Directions>
Every record below needs to be set down exactly. Pictures do not belong in the copy.

(Page layout parsing data)
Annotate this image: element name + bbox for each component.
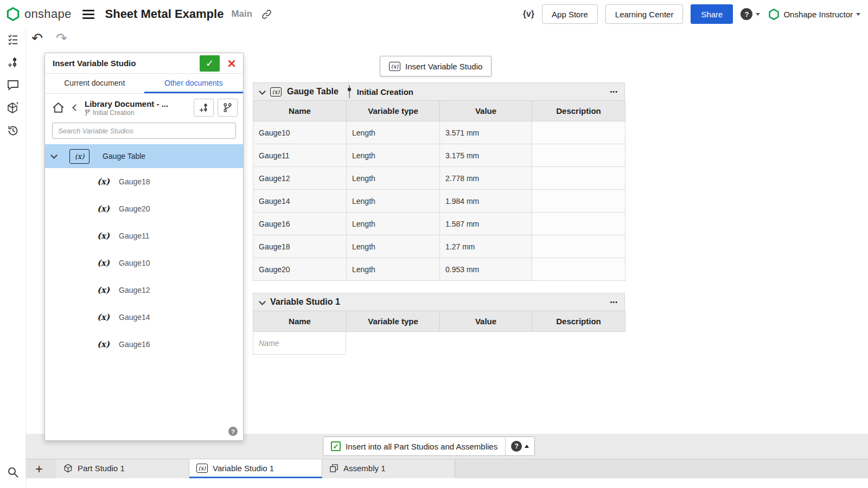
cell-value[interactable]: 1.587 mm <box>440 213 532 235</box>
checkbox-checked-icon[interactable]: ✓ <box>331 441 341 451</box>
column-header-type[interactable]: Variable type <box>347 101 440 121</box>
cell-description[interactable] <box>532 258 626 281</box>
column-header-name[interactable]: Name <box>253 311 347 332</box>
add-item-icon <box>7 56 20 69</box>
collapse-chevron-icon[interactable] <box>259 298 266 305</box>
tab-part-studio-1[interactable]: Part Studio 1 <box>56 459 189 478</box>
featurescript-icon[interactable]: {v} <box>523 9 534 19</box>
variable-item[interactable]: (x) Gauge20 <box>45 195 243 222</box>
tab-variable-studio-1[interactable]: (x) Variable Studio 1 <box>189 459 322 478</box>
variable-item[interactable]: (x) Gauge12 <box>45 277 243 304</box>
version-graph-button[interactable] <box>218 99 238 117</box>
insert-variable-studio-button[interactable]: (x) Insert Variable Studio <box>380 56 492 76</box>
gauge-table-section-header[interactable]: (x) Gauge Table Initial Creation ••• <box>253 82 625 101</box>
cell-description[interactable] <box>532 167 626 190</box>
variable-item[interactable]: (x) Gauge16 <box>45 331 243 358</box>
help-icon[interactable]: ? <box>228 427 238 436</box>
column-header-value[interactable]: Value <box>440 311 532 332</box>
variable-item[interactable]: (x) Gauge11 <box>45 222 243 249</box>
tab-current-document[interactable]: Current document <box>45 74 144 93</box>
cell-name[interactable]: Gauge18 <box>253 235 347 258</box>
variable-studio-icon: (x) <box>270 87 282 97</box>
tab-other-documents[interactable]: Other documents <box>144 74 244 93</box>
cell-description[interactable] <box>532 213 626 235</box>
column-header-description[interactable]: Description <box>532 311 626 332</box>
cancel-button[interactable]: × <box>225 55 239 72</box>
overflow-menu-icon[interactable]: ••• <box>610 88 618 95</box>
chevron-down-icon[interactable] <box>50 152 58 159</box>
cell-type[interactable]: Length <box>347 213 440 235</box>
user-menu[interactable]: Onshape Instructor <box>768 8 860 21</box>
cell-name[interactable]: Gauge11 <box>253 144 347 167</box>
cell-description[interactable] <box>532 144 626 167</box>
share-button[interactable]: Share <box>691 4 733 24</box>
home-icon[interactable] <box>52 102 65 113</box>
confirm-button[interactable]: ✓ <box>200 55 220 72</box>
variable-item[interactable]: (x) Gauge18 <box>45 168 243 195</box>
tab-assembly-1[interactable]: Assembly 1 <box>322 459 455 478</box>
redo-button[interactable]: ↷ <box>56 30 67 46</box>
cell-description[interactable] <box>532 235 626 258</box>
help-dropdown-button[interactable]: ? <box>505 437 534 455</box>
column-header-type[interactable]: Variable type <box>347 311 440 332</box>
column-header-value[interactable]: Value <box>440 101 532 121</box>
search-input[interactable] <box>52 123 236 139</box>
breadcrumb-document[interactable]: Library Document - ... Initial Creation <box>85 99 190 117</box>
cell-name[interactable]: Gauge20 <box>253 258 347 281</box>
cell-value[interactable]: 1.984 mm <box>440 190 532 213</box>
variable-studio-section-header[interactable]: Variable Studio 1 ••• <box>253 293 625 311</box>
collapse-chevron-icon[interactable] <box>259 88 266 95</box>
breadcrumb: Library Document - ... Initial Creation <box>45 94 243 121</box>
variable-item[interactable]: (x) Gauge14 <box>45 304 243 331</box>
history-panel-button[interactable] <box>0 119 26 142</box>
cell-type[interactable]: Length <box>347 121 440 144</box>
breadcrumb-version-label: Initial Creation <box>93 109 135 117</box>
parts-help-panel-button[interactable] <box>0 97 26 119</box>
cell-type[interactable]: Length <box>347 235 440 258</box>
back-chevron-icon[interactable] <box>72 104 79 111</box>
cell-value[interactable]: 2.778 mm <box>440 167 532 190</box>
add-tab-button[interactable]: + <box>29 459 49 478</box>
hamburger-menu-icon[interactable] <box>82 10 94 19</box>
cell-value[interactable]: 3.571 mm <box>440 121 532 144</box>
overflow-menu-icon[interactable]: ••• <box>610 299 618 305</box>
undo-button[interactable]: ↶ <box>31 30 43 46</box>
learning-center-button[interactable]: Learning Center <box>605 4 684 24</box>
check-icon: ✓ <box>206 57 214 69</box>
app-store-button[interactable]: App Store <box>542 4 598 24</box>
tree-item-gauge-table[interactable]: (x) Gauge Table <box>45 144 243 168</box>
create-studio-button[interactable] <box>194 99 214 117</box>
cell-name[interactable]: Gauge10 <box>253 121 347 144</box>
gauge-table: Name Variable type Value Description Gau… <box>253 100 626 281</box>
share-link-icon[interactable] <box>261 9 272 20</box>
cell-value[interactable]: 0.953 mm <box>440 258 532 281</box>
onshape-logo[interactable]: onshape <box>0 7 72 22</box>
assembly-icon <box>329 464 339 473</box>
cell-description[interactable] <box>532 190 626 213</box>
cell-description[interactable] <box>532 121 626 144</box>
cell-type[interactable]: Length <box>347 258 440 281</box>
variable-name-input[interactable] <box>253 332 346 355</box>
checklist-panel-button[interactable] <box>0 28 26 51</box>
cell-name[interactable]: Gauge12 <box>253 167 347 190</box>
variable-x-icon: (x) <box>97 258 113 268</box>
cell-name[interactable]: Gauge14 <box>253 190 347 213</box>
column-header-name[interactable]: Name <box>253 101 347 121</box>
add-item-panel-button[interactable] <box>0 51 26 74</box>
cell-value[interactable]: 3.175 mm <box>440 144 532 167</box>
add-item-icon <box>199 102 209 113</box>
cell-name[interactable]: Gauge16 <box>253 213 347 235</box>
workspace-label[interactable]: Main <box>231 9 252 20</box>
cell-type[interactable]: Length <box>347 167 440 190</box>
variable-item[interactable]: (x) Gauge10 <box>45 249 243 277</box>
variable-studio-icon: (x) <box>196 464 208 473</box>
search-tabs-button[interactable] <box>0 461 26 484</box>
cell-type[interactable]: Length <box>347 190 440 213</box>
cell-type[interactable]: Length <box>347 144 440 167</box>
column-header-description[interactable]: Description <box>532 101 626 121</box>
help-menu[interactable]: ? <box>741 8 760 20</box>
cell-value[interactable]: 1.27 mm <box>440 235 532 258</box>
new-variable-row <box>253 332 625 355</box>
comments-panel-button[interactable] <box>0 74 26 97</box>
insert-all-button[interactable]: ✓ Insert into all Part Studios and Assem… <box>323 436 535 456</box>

Solution to the problem>
Annotate this image: element name + bbox for each component.
cell-value[interactable]: 1.587 mm <box>440 213 532 235</box>
checkbox-checked-icon[interactable]: ✓ <box>331 441 341 451</box>
column-header-type[interactable]: Variable type <box>347 101 440 121</box>
cell-description[interactable] <box>532 258 626 281</box>
column-header-name[interactable]: Name <box>253 311 347 332</box>
add-item-icon <box>7 56 20 69</box>
collapse-chevron-icon[interactable] <box>259 298 266 305</box>
tab-part-studio-1[interactable]: Part Studio 1 <box>56 459 189 478</box>
featurescript-icon[interactable]: {v} <box>523 9 534 19</box>
variable-item[interactable]: (x) Gauge20 <box>45 195 243 222</box>
tab-variable-studio-1[interactable]: (x) Variable Studio 1 <box>189 459 322 478</box>
variable-item[interactable]: (x) Gauge12 <box>45 277 243 304</box>
version-graph-button[interactable] <box>218 99 238 117</box>
insert-variable-studio-button[interactable]: (x) Insert Variable Studio <box>380 56 492 76</box>
gauge-table-section-header[interactable]: (x) Gauge Table Initial Creation ••• <box>253 82 625 101</box>
cell-description[interactable] <box>532 167 626 190</box>
variable-item[interactable]: (x) Gauge16 <box>45 331 243 358</box>
help-icon[interactable]: ? <box>228 427 238 436</box>
column-header-value[interactable]: Value <box>440 311 532 332</box>
variable-item[interactable]: (x) Gauge11 <box>45 222 243 249</box>
tab-current-document[interactable]: Current document <box>45 74 144 93</box>
cell-name[interactable]: Gauge18 <box>253 235 347 258</box>
variable-studio-icon: (x) <box>270 87 282 97</box>
tab-other-documents[interactable]: Other documents <box>144 74 244 93</box>
cell-description[interactable] <box>532 213 626 235</box>
column-header-description[interactable]: Description <box>532 311 626 332</box>
cancel-button[interactable]: × <box>225 55 239 72</box>
overflow-menu-icon[interactable]: ••• <box>610 88 618 95</box>
chevron-down-icon[interactable] <box>50 152 58 159</box>
cell-type[interactable]: Length <box>347 213 440 235</box>
user-menu[interactable]: Onshape Instructor <box>768 8 860 21</box>
cell-name[interactable]: Gauge11 <box>253 144 347 167</box>
cell-description[interactable] <box>532 144 626 167</box>
share-button[interactable]: Share <box>691 4 733 24</box>
home-icon[interactable] <box>52 102 65 113</box>
confirm-button[interactable]: ✓ <box>200 55 220 72</box>
variable-item[interactable]: (x) Gauge18 <box>45 168 243 195</box>
tab-assembly-1[interactable]: Assembly 1 <box>322 459 455 478</box>
redo-button[interactable]: ↷ <box>56 30 67 46</box>
cell-description[interactable] <box>532 235 626 258</box>
help-dropdown-button[interactable]: ? <box>505 437 534 455</box>
column-header-type[interactable]: Variable type <box>347 311 440 332</box>
column-header-value[interactable]: Value <box>440 101 532 121</box>
search-input[interactable] <box>52 123 236 139</box>
breadcrumb-document[interactable]: Library Document - ... Initial Creation <box>85 99 190 117</box>
cell-name[interactable]: Gauge20 <box>253 258 347 281</box>
cell-value[interactable]: 1.984 mm <box>440 190 532 213</box>
variable-studio-section-header[interactable]: Variable Studio 1 ••• <box>253 293 625 311</box>
collapse-chevron-icon[interactable] <box>259 88 266 95</box>
breadcrumb: Library Document - ... Initial Creation <box>45 94 243 121</box>
variable-item[interactable]: (x) Gauge14 <box>45 304 243 331</box>
history-panel-button[interactable] <box>0 119 26 142</box>
cell-type[interactable]: Length <box>347 121 440 144</box>
breadcrumb-version-label: Initial Creation <box>93 109 135 117</box>
parts-help-panel-button[interactable] <box>0 97 26 119</box>
cell-type[interactable]: Length <box>347 235 440 258</box>
back-chevron-icon[interactable] <box>72 104 79 111</box>
cell-value[interactable]: 2.778 mm <box>440 167 532 190</box>
add-tab-button[interactable]: + <box>29 459 49 478</box>
hamburger-menu-icon[interactable] <box>82 10 94 19</box>
cell-value[interactable]: 3.571 mm <box>440 121 532 144</box>
overflow-menu-icon[interactable]: ••• <box>610 299 618 305</box>
undo-button[interactable]: ↶ <box>31 30 43 46</box>
learning-center-button[interactable]: Learning Center <box>605 4 684 24</box>
check-icon: ✓ <box>206 57 214 69</box>
app-store-button[interactable]: App Store <box>542 4 598 24</box>
tree-item-gauge-table[interactable]: (x) Gauge Table <box>45 144 243 168</box>
create-studio-button[interactable] <box>194 99 214 117</box>
cell-name[interactable]: Gauge10 <box>253 121 347 144</box>
gauge-table: Name Variable type Value Description Gau… <box>253 100 626 281</box>
share-link-icon[interactable] <box>261 9 272 20</box>
cell-value[interactable]: 0.953 mm <box>440 258 532 281</box>
onshape-logo[interactable]: onshape <box>0 7 72 22</box>
assembly-icon <box>329 464 339 473</box>
cell-description[interactable] <box>532 190 626 213</box>
cell-description[interactable] <box>532 121 626 144</box>
cell-type[interactable]: Length <box>347 258 440 281</box>
variable-name-input[interactable] <box>253 332 346 355</box>
checklist-panel-button[interactable] <box>0 28 26 51</box>
cell-name[interactable]: Gauge12 <box>253 167 347 190</box>
variable-x-icon: (x) <box>97 258 113 268</box>
cell-name[interactable]: Gauge14 <box>253 190 347 213</box>
column-header-name[interactable]: Name <box>253 101 347 121</box>
add-item-panel-button[interactable] <box>0 51 26 74</box>
cell-value[interactable]: 3.175 mm <box>440 144 532 167</box>
add-item-icon <box>199 102 209 113</box>
cell-name[interactable]: Gauge16 <box>253 213 347 235</box>
workspace-label[interactable]: Main <box>231 9 252 20</box>
cell-type[interactable]: Length <box>347 167 440 190</box>
variable-item[interactable]: (x) Gauge10 <box>45 249 243 277</box>
variable-studio-icon: (x) <box>196 464 208 473</box>
search-tabs-button[interactable] <box>0 461 26 484</box>
cell-type[interactable]: Length <box>347 190 440 213</box>
cell-type[interactable]: Length <box>347 144 440 167</box>
column-header-description[interactable]: Description <box>532 101 626 121</box>
help-menu[interactable]: ? <box>741 8 760 20</box>
cell-value[interactable]: 1.27 mm <box>440 235 532 258</box>
new-variable-row <box>253 332 625 355</box>
comments-panel-button[interactable] <box>0 74 26 97</box>
insert-all-button[interactable]: ✓ Insert into all Part Studios and Assem… <box>323 436 535 456</box>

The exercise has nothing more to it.